(Beginning of SUPPLIED INFORMATION)

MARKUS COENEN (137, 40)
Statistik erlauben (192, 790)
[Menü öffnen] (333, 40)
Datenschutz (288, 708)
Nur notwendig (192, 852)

(End of SUPPLIED INFORMATION)

* _INSTRUCTIONS TO FOLLOW_
Each line of the material is to be copied exactly.

* _TASK RESPONSE_
MARKUS COENEN (137, 40)
Statistik erlauben (192, 790)
[Menü öffnen] (333, 40)
Datenschutz (288, 708)
Nur notwendig (192, 852)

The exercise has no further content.